Last Week Tonight with John Oliver: Government Surveillance (HBO) – YouTube.

Strategy article on megatrends and opportunity

 

This is a five minute read which is well worth the time.  It outlines some collisions between megatrends that are already in plain sight and makes the point that:

If you are a leader in government or a company, you still have time to build the necessary strategies and capabilities for a robust and effective response.

The challenge with this is always how to focus a board or executive team on the long term, and in my experience this is challenging at the best of times.  For further context about this, I recommend reading about the three-box model in an HBR article from 2011.

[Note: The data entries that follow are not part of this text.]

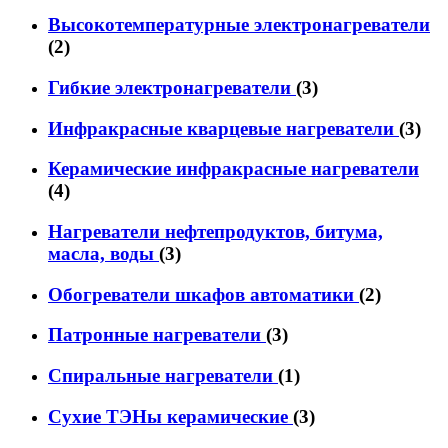
Высокотемпературные электронагреватели
(2)
Гибкие электронагреватели
(3)
Инфракрасные кварцевые нагреватели
(3)
Керамические инфракрасные нагреватели
(4)
Нагреватели нефтепродуктов, битума,
масла, воды
(3)
Обогреватели шкафов автоматики
(2)
Патронные нагреватели
(3)
Спиральные нагреватели
(1)
Сухие ТЭНы керамические
(3)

Essentially this points out that most leaders focus on operational efficiency today, when they should actually be thinking about creating more value by inventing the future.  From left to right, Box One is operational, Box Two is Change and Box Three is the future.  Most value comes from Box Three, but nearly all leaders focus on Box One.  In a world of accelerating change, this is not the value to endure organisational longevity.

For the megatrend piece, go here: How to Seize the Opportunities When Megatrends Collide.

Fast innovation cycles

One of the issues that leadership teams often wrestle with is the length of time it takes for innovation to bear fruit.  I don’t think there’s a magic bullet for this, but that organisations should try a range of approaches.  For large organisations, innovation at scale can be achieved through a range of software solutions including MindJet SpigitEngage.  However it’s still hard to beat the face-to-face interaction of small teams racing against a clock in the same room.  With that in mind a new book from Michael Schrage favours the 5×5 approach:

…half of Schrage’s new book is devoted to an innovation methodology called 5×5 that captures the benefits of experimentation. In the 5×5 approach, writes Schrage, “A minimum of 5 teams of 5 people each are given no more than 5 days to come up with a portfolio of 5 ‘business experiments’ that should take no longer than 5 weeks to run and cost no more than 5,000 euros to conduct. Each experiment should have a business case attached that explains how running the experiment gives tremendous insight into a possible savings of 5 million euros or a 5-million-euro growth opportunity for the firm.”

Schrage says that he’s been facilitating these 5×5 exercises in companies, under the auspices of MIT’s Sloan School of Management and the Moscow School of Management since 2009. The results: “There are always—without exception—at least three or four experiments that make top management sit up straight, their eyes widening or narrowing, dependent on temperament, and incredulously ask, ‘We can do that!?’”

via How to Avoid Bad Investments in Good Ideas.